To investigate further, Camargo’s team applied a barcoding technique they developed several years ago. Using either an enzyme known as transposase or CRISPR gene editing, they inserted unique genetic sequences into embryonic mouse cells in such a way that all the cells descended from these cells also carried the inserted sequences. The team was then able to track the emergence of all the different types of blood cells—including where they came from—all the way to adulthood.

“Previously, people didn’t have these tools,” said Camargo, who is also a member of the Harvard Stem Cell Institute and a professor at Harvard University. “Also, the idea that stem cells give rise to all the blood cells was so embedded in the field that no one attempted to question it. By tracking what happened in mice over time, we were able to see new biology.”

Using their barcoding approach the researchers found that eMPPs, as compared with blood stem cells, are a more abundant source of most lymphoid cells important to the immune responses, such as B cells and T cells. “… we use in situ barcoding and classical fate mapping to assess the developmental and clonal origins of adult blood in mice,” the team explained. “Our analysis uncovers an early wave of progenitor specification—independent of traditional HSCs—that begins soon after EHT. These eMPPs predominantly drive hematopoiesis in the young adult, have a decreasing yet lifelong contribution over time, and are the predominant source of lymphoid output.”

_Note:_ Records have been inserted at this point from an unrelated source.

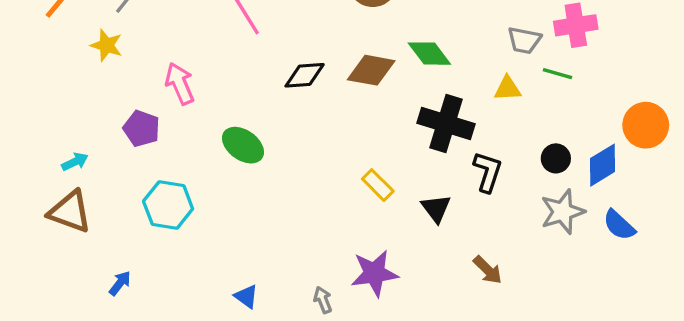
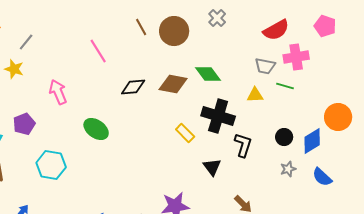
purple pentagon: (141, 128) -> (24, 124), moved, turned 30
yellow rectangle: (378, 185) -> (185, 133), moved
gray star: (563, 212) -> (288, 169), size x0.6

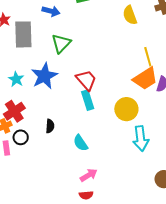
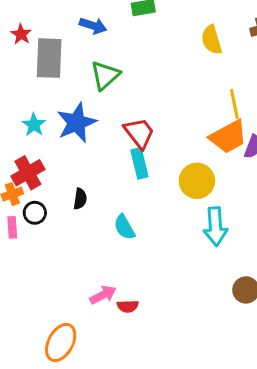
pink arrow: (89, 175) -> (103, 295), moved

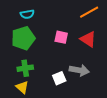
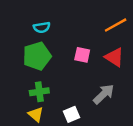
gray arrow: (79, 70) -> (104, 94), turned -54
white square: (59, 78) -> (71, 114), moved

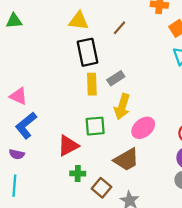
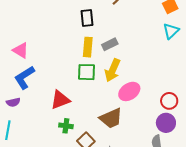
black rectangle: (87, 52) -> (87, 18), size x0.7
green square: (95, 126) -> (87, 72), moved
purple semicircle: (17, 154) -> (13, 102), turned -32

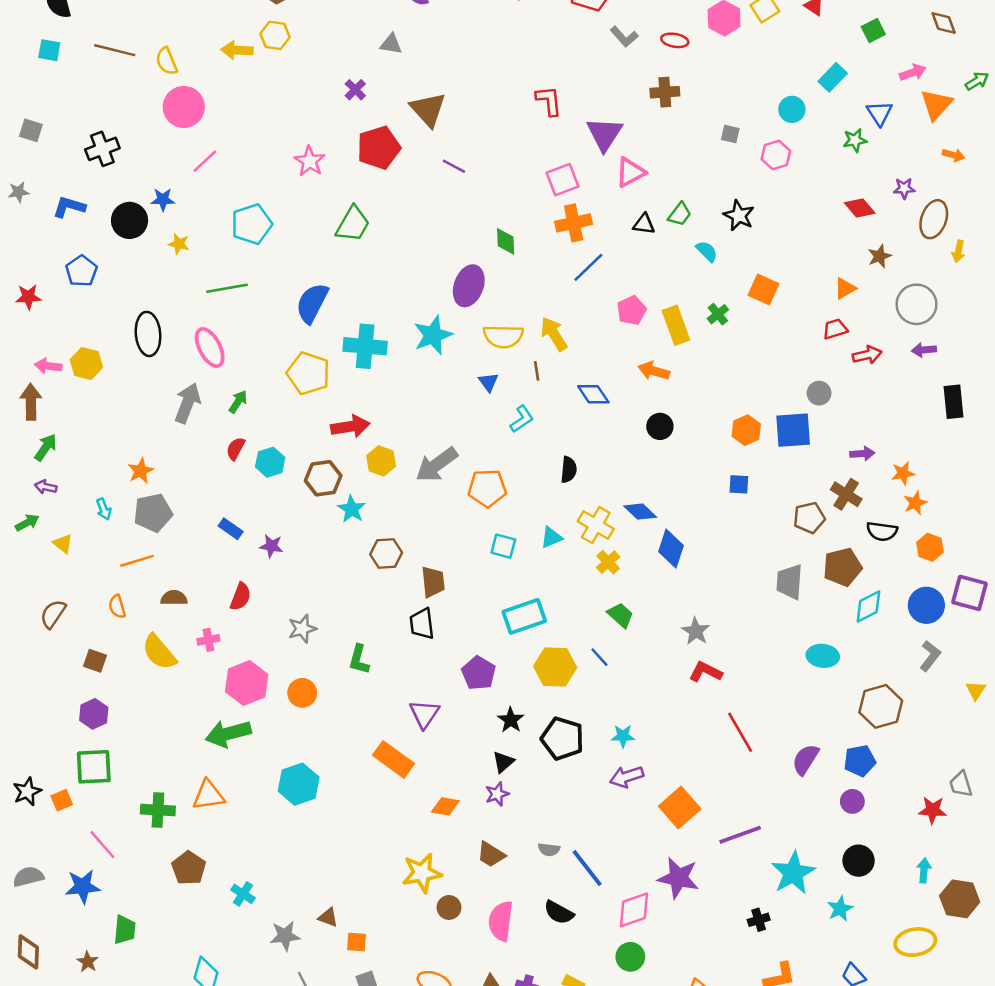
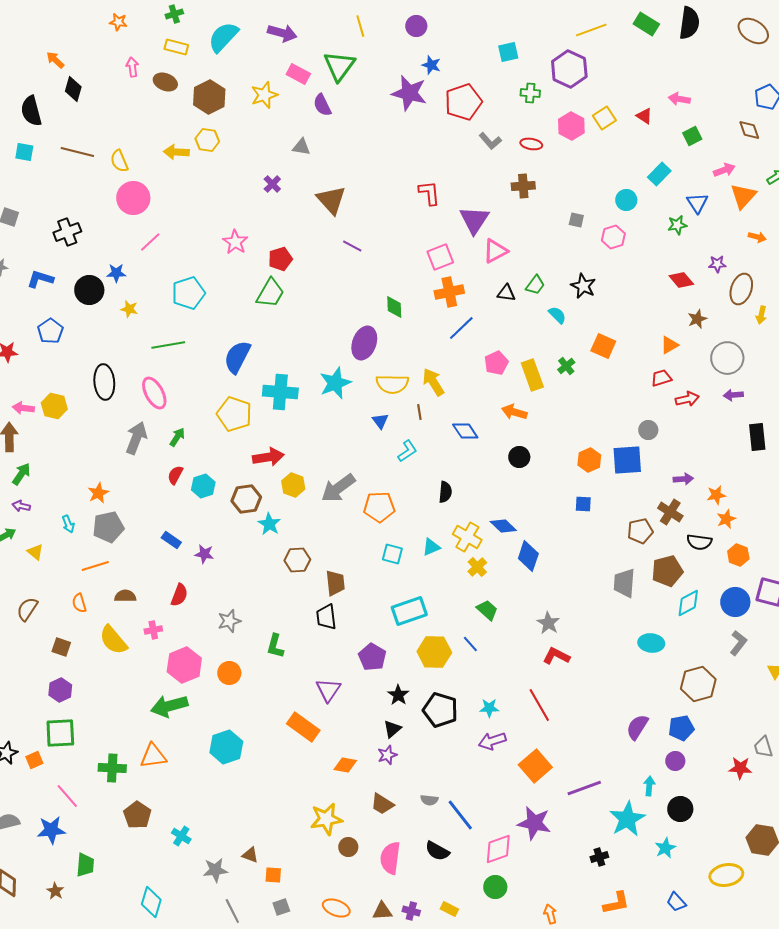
red pentagon: (379, 148) -> (280, 259), moved, size x0.7
red line: (740, 732) -> (539, 705), moved
cyan arrow: (924, 870) -> (649, 786), moved

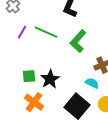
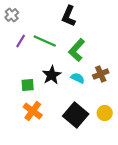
black star: (50, 79) -> (52, 75), moved
cyan semicircle: (92, 83) -> (78, 78), moved

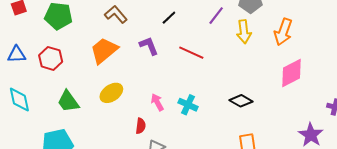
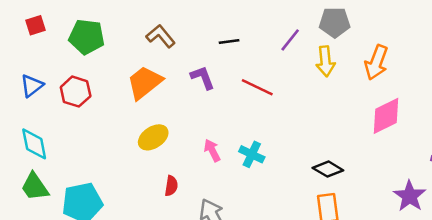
black line: (169, 18) -> (229, 41), turned 35
blue triangle: (17, 54) -> (32, 86), turned -36
green trapezoid: (68, 101) -> (35, 187), moved
black diamond: (241, 101) -> (328, 169), moved
red semicircle: (141, 126) -> (171, 186), moved

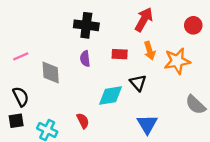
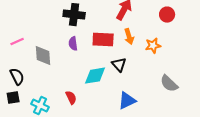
red rectangle: (120, 54) -> (103, 40), size x1.5
orange star: (177, 61) -> (153, 46), size x0.7
blue triangle: (147, 124) -> (127, 101), turned 36

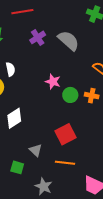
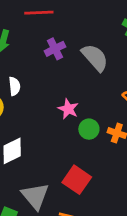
red square: (65, 134) -> (77, 180), turned -35
gray triangle: (36, 150) -> (35, 196), size x1.6

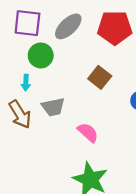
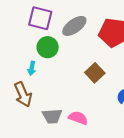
gray trapezoid: (53, 107) -> (52, 116), moved
pink semicircle: (88, 132) -> (78, 118), turned -30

Clusters of the earliest hematopoietic cells being born in the walls of the umbilical artery of a mouse embryo. The cells colored in red represent embryonic multipotent progenitor cells (eMPPs). [Sachin H. Patel/Boston Children’s Hospital]

In contrast, the team noted, “The adult HSC contribution is more prominent with age, and limited in lymphoid production.” Camargo believes the decrease in eMPPs that they observed with age may explain why our immunity weakens as we get older. “We posit here that the dynamics of the eMPP- versus the HSC-derived contribution might provide an explanation for the recognized loss of lymphoid production in aged individuals and might also underlie age-specific susceptibilities to leukemic transformation,” the team further noted.

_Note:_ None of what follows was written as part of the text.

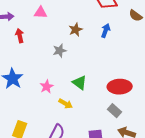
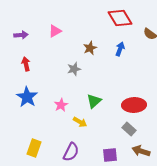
pink triangle: (41, 13) -> (55, 31), turned -32
red arrow: (20, 36) -> (26, 64), moved
green triangle: (80, 83) -> (94, 101), turned 42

“We’re now trying to understand why these cells peter out in middle age, which could potentially allow us to manipulate them with the goal of rejuvenating the immune system,” stated Camargo. There could, theoretically, be two approaches, either extending the life of eMPP cells, perhaps through the use of growth factors or immune signaling molecules, or using gene therapy or other approaches to make blood stem cells more like eMPPs.

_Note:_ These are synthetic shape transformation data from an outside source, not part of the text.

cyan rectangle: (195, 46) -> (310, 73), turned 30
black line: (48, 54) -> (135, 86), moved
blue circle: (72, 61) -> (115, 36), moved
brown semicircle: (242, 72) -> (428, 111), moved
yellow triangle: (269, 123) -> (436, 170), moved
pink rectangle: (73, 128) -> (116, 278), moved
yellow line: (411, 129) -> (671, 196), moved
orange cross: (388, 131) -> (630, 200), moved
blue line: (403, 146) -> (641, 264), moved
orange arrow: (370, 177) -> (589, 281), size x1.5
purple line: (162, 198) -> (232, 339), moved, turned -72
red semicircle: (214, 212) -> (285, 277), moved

Camargo is also excited about the potential implications for better understanding and treating blood cancers. For example, myeloid leukemias, which mostly impact older people, affect myeloid blood cells such as granulocytes and monocytes. Camargo thinks these leukemias may originate from blood stem cells, and that leukemias in children, which are mostly lymphoid leukemias, may originate from eMPPs. “We are following up to try to understand the consequences of mutations that lead to leukemia by looking at their effects in both blood stem cells and eMPPs in mice,” he noted. “We want to see if the leukemias that arise from these different cells of origin are different—lymphoid-like or myeloid-like.”

The recognition that there are two types of progenitor cells in the blood could, in addition, revolutionize bone marrow transplants, the researchers suggest. “When we tried to do bone marrow transplants in mice, we found that the eMPPs didn’t engraft well; they only lasted a few weeks,” Camargo pointed out. “If we could add a few genes to get eMPPs to engraft long term, they could potentially be a better source for a bone marrow transplant. They are more common in younger marrow donors than blood stem cells, and they are primed to produce lymphoid cells, which could lead to better reconstitution of the immune system and fewer infection complications after the graft.”